Hi, I would like to ask if there is a way to config Kibana's APM UI to restrict users to only see some environment in ELK 6.8?
for example I have 3 APM indexes which are

*-apm-*
foo-bar-apm-*
jane-doe-apm-*

these indexes getting data from 2 Java Apm-Agent's environment configuration which are sending to the same APM server as below

service.environment : foo-bar
service.environment: jane-doe

I configured Kibana config as below for APM UI

apm_oss:
      indexPattern: "*-apm-*"
      errorIndices: "*-apm-*"
      onboardingIndices: "*-apm-*"
      spanIndices: "*-apm-*"
      transactionIndices: "*-apm-*"

now if I want user-A to only see data from foo-bar and user-B to only see data from jane-doe environment in APM UI is this possible

caue.marcondes · April 14, 2020, 10:06am

Hi @Agzem, how are you doing?

I believe you can achieve what you want by creating a new Role for each user and specifying the field Grant read privileges to specific documents, like the image below:

As you can see I created a new Role which grants read privileges to apm-* but only for production environment.
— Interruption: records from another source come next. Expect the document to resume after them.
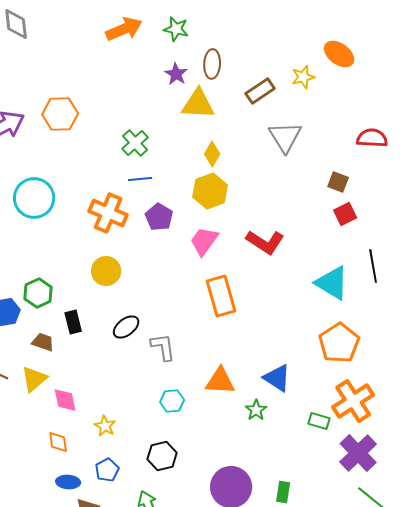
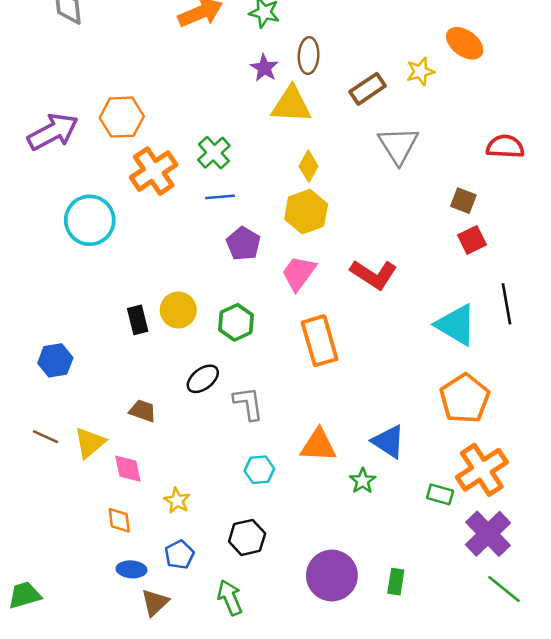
orange cross: (108, 213) -> (154, 171), moved, turned 33
green hexagon: (38, 293) -> (236, 322), moved
black rectangle: (73, 322) -> (138, 320), moved
brown trapezoid: (43, 342) -> (143, 411), moved

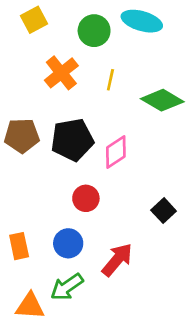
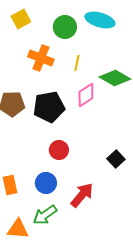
orange cross: (61, 73) -> (41, 58), turned -30
pink diamond: (116, 152) -> (86, 95), moved

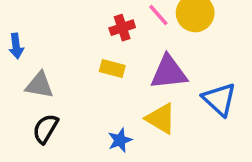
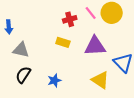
yellow triangle: (161, 119) -> (100, 80), moved
blue star: (120, 140) -> (54, 80), moved

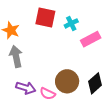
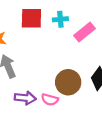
cyan cross: (71, 23) -> (60, 19), turned 32

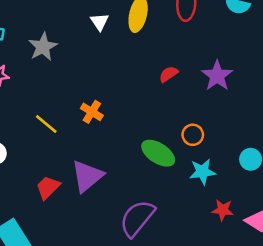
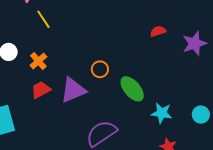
orange cross: (92, 112) -> (38, 61), moved
yellow line: (46, 124) -> (43, 19), moved
orange circle: (193, 135) -> (100, 69), moved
You can read more about it in the document-level-security page.

Agzem · April 16, 2020, 4:06pm

Hey @caue.marcondes, doing great, thanks

ah I see , I was searching in Kibana documents the whole time. thank you again, this is exactly what I was looking for.

system · May 7, 2020, 12:06pm

This topic was automatically closed 20 days after the last reply. New replies are no longer allowed.